A part la zone d'Iroquois où un énorme barrage sert de régulateur de niveau suivant les saisons (1 à 2m de dénivelé entre l'amont et l'aval), peu d'endroits nous inspire. Le « Loyalist Park » et la digue de plus de 2 km en aval sera donc notre terrain de jeu pour quelques jours. Les grands fonds et le courant puissant devrait nous permettre de tirer notre épingle en cette période caniculaire. Effectivement, notre « record » canadien tombe cette après-midi avec une 13.5kg. De plus nous prenons une autre miroir encore plus longue que la première (9 kg pour 90 cm). Des herbiers roulant sur le fonds ne permettent que des poses de ligne d'à peine 10 minutes. Il faut régulièrement ramener les montages à la nage tellement ils sont lourds ! En partant nous amorçons 30 kg de graines, pour voir…

Vendredi 15/7

C'est à 6h30 que nous débutons la « récolte » du grain semé la veille. 20 départs pour 20 carpes dans la matinée, c'est un 100% ! En fin de matinée, un combat qui aurait dû être perdu x fois, dure près de 20mn. Des rushs de fou, la ligne s'accroche dans les rochers, les herbiers, le poisson ne veut pas rentrer dans l'épuisette. A vu dans l'eau cristalline, j'estime le poisson à 15 kg et plus d'un mètre. Enfin je décide de rentrer dans l'eau pour m'approcher de la belle car notre manche d'épuisette ne fait plus qu'un mètre depuis sa casse ; et puis il est temps d'écourter la lutte pour tout le monde : Nicola qui commence à prendre des crampes, le poisson qui aura du mal à s'en remettre (car beaucoup vont au bout de leurs forces et ont des difficultés à repartir si les combats durent) et enfin moi qui frise la crise cardiaque à chaque instant. Enfin au sec sur l'épaisse pelouse du parc, la magnifique commune a le ventre creux et ne pèse que 13.8kg pour 98 cm… Déçu pendant quelques seçondes, je revient vite à la réalité et mesure à quel point nous avons la chance de pouvoir pêcher ici des poissons aussi splendides que combatifs. Ce n'est pas la meilleure période pour capturer un spécimen, l'année est exceptionnellement chaude et nous n'avons pas à rougir de nos résultats par rapport à ce qu'il se fait en ce moment par nos amis anglais aux dires des gérants du « Canadian Carp Club ». Le but de notre voyage était de découvrir le St Laurent et ses carpes, de trouver les zones où se tiennent les gros poissons. C'est ce que nous sommes entrain de réaliser. Les enseignements en cours d'acquisition seront très utiles pour un prochain voyage…

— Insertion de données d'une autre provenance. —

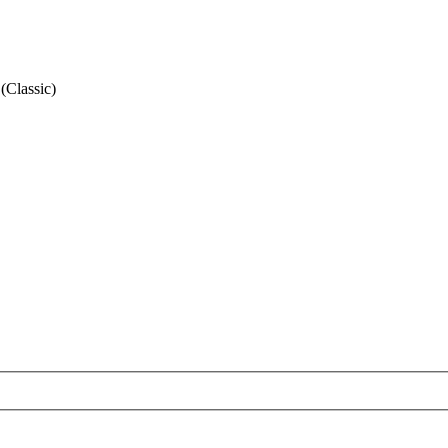
(Classic)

A 13 h le poste est impossible à pêcher. Désormais les herbiers dérivants rendent les lignes inopérantes en quelques seçondes. Nous supposons que le trafic fluvial ou plutôt maritime, car les super-tankers qui passent à moins de 200m ressemble plus à des buildings qu'à des bateaux, provoque le décrochage des herbes aquatiques qui ont colonisé le haut-fond au dessus de nous. Ainsi, ajouté à la chaleur, ces masses végétales se regroupent et errent au gré des mouvements d'eau perpétuels créé par le retour de courant dont nous bénéficions sur ce poste. Pour résumer, il faut trouver une autre solution pour pêcher les après-midi.

Nous tentons donc un poste en bout de digue 2 km en aval. Le courant et le fonds y sont beaucoup plus importants. Un sympathique canadien d'origine londonienne, carpiste de son état, nous rend visite. Il est très surpris de nous voir pêcher un tel poste. Il est vrai qu'il ne ressemble pas du tout aux postes fréquentés par les sujets de sa Majesté. Sincèrement et sans être péjoratif, tous les anglais que nous avons vu jusqu'à présent pêchent en spot à la boilie sur des postes calmes et peu profonds. D'ailleurs notre visiteur confirme qu'il opère généralement ainsi. Je ne pense pas que ce soit la meilleure solution sur le St Laurent. A chacun sa pêche ! Toujours est-il qu'après des essais difficiles, nous trouvons la solution pour aborder correctement ce nouveau poste vierge. Il faut se poster très en amont et lâcher un peu de bannière, puis amorcer évidemment bien au dessus. Nous capturons deux 9 kg en ½ heure.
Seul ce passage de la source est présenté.